The idea of series is important to a wide range of postwar artists, but Rand mentions Warhol a number of times. “With Warhol, there was a language that rejected the whole idea of aesthetic high water marks,” he explains. “For many years I was not a fan. I was loyal to the romance of bohemianism. But I couldn’t really be an Ab Ex painter — it wasn’t my birthright. When I realized this, I started to understand what Warhol and I had in common.”
What they had in common was not only their interest in the uses of series but their positions at the social margins: Warhol as a gay working-class Catholic, Rand as a blue-collar Brooklyn Jew. By looking at the way Warhol flaunted the boundaries of good taste — and later, how gay artists such as Bacon, Hockney, and Mapplethorpe incorporated explicitly gay imagery into their work — Rand began to understand the unexpectedly provocative nature of the Jewish material he was beginning to experiment with. Art-world people weren’t sure how to react. Was this art? Was it serious? Why did it reference comic books when it was talking about religion? Instead of drawing back, he could sense a creative opportunity. He quotes the feminist poet Audre Lorde on the idea that you can’t deconstruct the master’s house with the master’s tools. Rand decided that he was going to use Judaism like a wrecking ball.

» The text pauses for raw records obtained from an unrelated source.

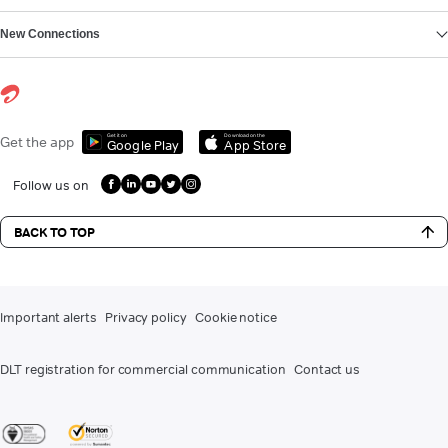
New Connections
Get it on
Download on the
Get the app
Google Play
App Store
Follow us on
BACK TO TOP
Important alerts
Privacy policy
Cookie notice
DLT registration for commercial communication
Contact us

It’s hard to believe that any of this could be a problem in the contemporary art world, which is geared toward work that explores questions of identity, often in provocative ways. But galleries and museums have been hesitant to show Rand’s Jewish paintings; the book version of “The 613” took eight years to find a publisher. I can imagine a hypothetical gallerist looking at Rand’s work — with its loaded subject matter, its irreverence, its strange sincerity — and foreseeing its potential to disturb just about everybody who walks through the door, regardless of religious affiliation or politics.
Yet a part of me wants to think otherwise. “Wait a second,” I say. “The art world is full of Jews. They must get it.”

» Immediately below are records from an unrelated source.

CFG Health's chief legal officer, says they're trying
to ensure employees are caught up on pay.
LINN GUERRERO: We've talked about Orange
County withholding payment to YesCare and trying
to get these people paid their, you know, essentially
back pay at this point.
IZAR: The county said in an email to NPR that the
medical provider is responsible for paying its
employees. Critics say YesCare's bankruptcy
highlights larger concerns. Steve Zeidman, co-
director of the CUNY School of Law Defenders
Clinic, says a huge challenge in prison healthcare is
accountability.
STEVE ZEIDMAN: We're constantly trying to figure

“The art world is one of the places where Jews go to assimilate,” Rand answers. “It’s okay if as a Jewish artist you sublimate your identity into a nonspecific religiosity through your art.” Think of Rothko or Barnett Newman, he tells me. “But they don’t want to be connected to overtly Jewish material. It’s in bad taste.”
“Who then are you painting for?”
“My work requires a very specific kind of Jew, secular but still connected. That middle ground is disappearing now. People are either Orthodox or completely assimilated.” Rand shrugs. “The darker side of me is the band on the Titanic. I feel that if all this — the Jewish world I grew up in in Brooklyn — is really going to disappear, I want to preserve some memory or trace of what was once here.”

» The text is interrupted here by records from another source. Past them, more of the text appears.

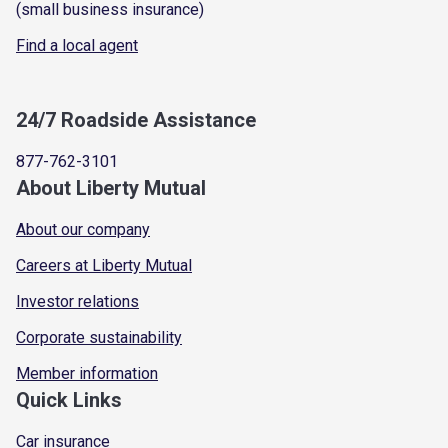
(small business insurance)
Find a local agent
24/7 Roadside Assistance
877-762-3101
About Liberty Mutual
About our company
Careers at Liberty Mutual
Investor relations
Corporate sustainability
Member information
Quick Links
Car insurance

There’s a moment of thoughtful silence, but it’s only a moment, and then the mood shifts again: Rand’s wife Maria says something about her allergies, and somehow that gets us onto the subject of Lenny Bruce, and then Rand tells a joke involving Gershom Scholem and Witold Gombrowicz, and then it’s time to go: he wants to show me the big new studio he is renovating not too far away. He is busy, pursuing a series of large-scale painting projects, experimenting with animated film, and traveling frequently to talk about The 613, which, despite his rueful asides, is building an audience.
“Have you ever wished you did it Barnett Newman’s way instead?” I ask him.
“No,” he says, looking content. “This was the work I wanted to do.”